Richard'ın hayatı neden bu hale gelmişti? Bana sorarsanız her işin başı sağlık, Nicole sağlıklı olsaydı eşine daha fazla destek olabilir ve böylesine şımarık olmazdı. Richard'a bakacak olursak evliliği konusunda daha mantıklı bir karar verebilirdi, doğrusu Nicole'le evlenmeye karar vermesine oldukça şaşırdım çünkü o sayfalara kadar kararı olumsuzdu, hem güzel hem de zengin diye düşünmüş olabilir belki ama onu her zaman çok sevdiği ve herkesten üstün bulduğu da bir gerçek. Kısacası evlenmemelilerdi bence. Ne kocasına deli gibi aşık olan Nicole, ne de Richard mutlu olabildi sonunda.

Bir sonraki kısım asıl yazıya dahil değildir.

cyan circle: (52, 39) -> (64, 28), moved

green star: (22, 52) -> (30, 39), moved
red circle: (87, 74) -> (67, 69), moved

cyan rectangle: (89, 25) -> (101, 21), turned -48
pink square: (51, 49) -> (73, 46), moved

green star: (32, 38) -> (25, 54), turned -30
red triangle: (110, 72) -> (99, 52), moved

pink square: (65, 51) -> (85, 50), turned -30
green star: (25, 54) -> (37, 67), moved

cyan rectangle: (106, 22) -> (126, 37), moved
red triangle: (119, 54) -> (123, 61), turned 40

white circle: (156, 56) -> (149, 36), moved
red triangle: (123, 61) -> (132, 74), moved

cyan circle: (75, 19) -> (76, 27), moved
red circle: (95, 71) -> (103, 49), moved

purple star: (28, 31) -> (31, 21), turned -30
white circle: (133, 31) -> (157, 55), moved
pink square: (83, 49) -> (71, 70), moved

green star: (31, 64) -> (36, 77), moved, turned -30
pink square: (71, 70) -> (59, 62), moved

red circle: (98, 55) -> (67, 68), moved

Bu arada benim okuduğum kitap Arvo yayınlarına aitti, kapakta Avril Lavigne'in bir resmi var. Yalnız kitap dizgi yanlışlarıyla doluydu. Bir diğer nokta da, -sadece bu yayın eviyle ilgili değil-, çeviri çok önemli bir iş, okur kitabı çevirmenin yorumundan okuyor aslında dolayısıyla bence çevirmenin ismi de kapakta yazmalı, burada çevirmenin ismi iç kapakta yer alıyordu.
Yazarın yazım tarzına alışmak biraz zor geldi baştan, paragraflarda sanki karışmış bir ip yumağının ucunu bulmaya çalışıyormuş gibi hissettim, sonradan alıştım. Bir süre sonra sayfaları merakla çevirmeye başlasam da kitaptan umduğumu bulamadım, gizemli veya değişik bir şey yoktu bana göre. Bir de kitapta sürekli bir İngilizler- Amerikalılar çekişmesi vardı, yazar İrlanda kökenli bir Amerikalı bu arada. Yazarın diğer kitaplarını da merak ediyorum ancak bir kısmı çevrilmemiş sanırım, bu kitabı da beğenebilirsiniz, iyi okumalar:)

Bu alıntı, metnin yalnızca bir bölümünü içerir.